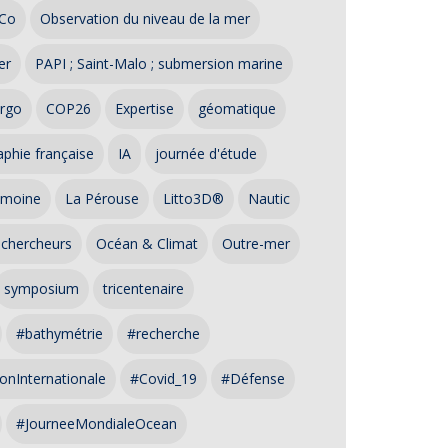
Co
Observation du niveau de la mer
er
PAPI ; Saint-Malo ; submersion marine
rgo
COP26
Expertise
géomatique
phie française
IA
journée d'étude
imoine
La Pérouse
Litto3D®
Nautic
 chercheurs
Océan & Climat
Outre-mer
symposium
tricentenaire
#bathymétrie
#recherche
onInternationale
#Covid_19
#Défense
#JourneeMondialeOcean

• Assignment:
Leave every image out, and retype the material exactly.

• Exercise result:
Co
Observation du niveau de la mer
er
PAPI ; Saint-Malo ; submersion marine
rgo
COP26
Expertise
géomatique
phie française
IA
journée d'étude
imoine
La Pérouse
Litto3D®
Nautic
 chercheurs
Océan & Climat
Outre-mer
symposium
tricentenaire
#bathymétrie
#recherche
onInternationale
#Covid_19
#Défense
#JourneeMondialeOcean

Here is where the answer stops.